The Washington Times Publishes Blatantly Transphobic Editorial.

I really think when newspapers publish editorials they should pick ones that have more solid logic than, well, blatant transphobia. Reading Lara sends in this garbage published at the Washington Times,

ENDA purports to “prohibit employment discrimination on the basis of sexual orientation or gender identity.” Clever politically correct wording aside, this is a direct attack on common sense. On some matters, it is good to be discriminating. It is right to discriminate between honesty and dishonesty, between politeness and impoliteness, between right and wrong. And it assuredly is right to be discriminating in choosing who teaches our children. ENDA would make it impossible for a non-church-based charter school, for instance, to remove from the classroom a “she-male” who insists on exposing her pupils to her unnatural transformation.

I suppose making some really legitimate arguments about how laws like ENDA are needed to counteract years of transphobia and homophobia in the workplace or how discrimination is nearly a universal experience for transgender folks just nonsensical in the face of someone that uses words like “she-male,” but seriously, ENDA is only one step in the right direction.
Lisa Mottet writes at Roll Call,

A 2007 meta-analysis by the Williams Institute of 50 studies of job discrimination against LGBT people found regular evidence of bias in the workplace. LGBT people reported various discriminatory behaviors, including overt discrimination (up to 68 percent in the surveys), firing or denial of employment (up to 17 percent), denial of promotion or negative performance evaluation (up to 28 percent) and even verbal or physical violence (up to 41 percent).
For transgender workers specifically, widespread bias makes their quest for jobs even more bleak. Preliminary data from a forthcoming, groundbreaking survey on discrimination against transgender people in the U.S. from the National Gay and Lesbian Task Force and the National Center for Transgender Equality shows that discrimination in employment is a nearly universal experience. Ninety-seven percent of our sample (approximately 6,500 transgender people) report being mistreated or harassed at work. Almost half (47 percent) lost their jobs, were denied a promotion or denied a job as a direct result of being a transgender individual.

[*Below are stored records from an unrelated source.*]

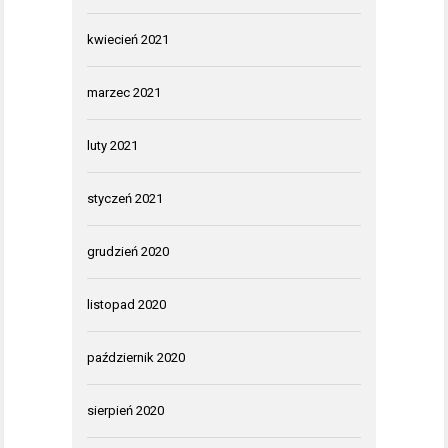
kwiecień 2021
marzec 2021
luty 2021
styczeń 2021
grudzień 2020
listopad 2020
październik 2020
sierpień 2020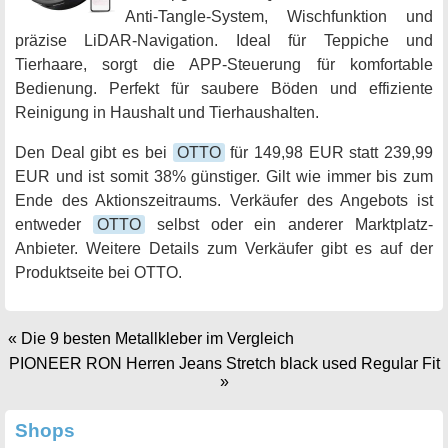
Anti-Tangle-System, Wischfunktion und
präzise LiDAR-Navigation. Ideal für Teppiche und
Tierhaare, sorgt die APP-Steuerung für komfortable
Bedienung. Perfekt für saubere Böden und effiziente
Reinigung in Haushalt und Tierhaushalten.
Den Deal gibt es bei
OTTO
für 149,98 EUR statt 239,99
EUR und ist somit 38% günstiger. Gilt wie immer bis zum
Ende des Aktionszeitraums. Verkäufer des Angebots ist
entweder
OTTO
selbst oder ein anderer Marktplatz-
Anbieter. Weitere Details zum Verkäufer gibt es auf der
Produktseite bei OTTO.
«
Die 9 besten Metallkleber im Vergleich
PIONEER RON Herren Jeans Stretch black used Regular Fit
»
Shops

But hey, what’s a little lot of evidence in the face of sweeping generalizations based on ignorance and hatred?
Passing or protesting laws in an effort to “protect our children,” are often misguided efforts that don’t really look at how youth actually interact or deal with different communities or types of people or what youth actually need (think abstinence, drug war, etc etc etc). They are generally a front for parents to air their homophobic, transphobic and often racist ideas of community to a media and political landscape that often buy their bogus ideas of “family values” even when it flies in the face of real common sense, logic and evidence. As someone who taught in public schools for 5 years, kids are able to navigate diverse and new situations without fear and hatred as long as it is facilitated. If all they are fed is fear and hatred than that is what they will see and it is what they will reproduce.
Sounds like these children need protection from their parents myopic worldview more than anything else. The only discrimination I see necessary here should be on behalf of the editors at the Washington Times on what is legitimate political commentary verses ignorant blathering.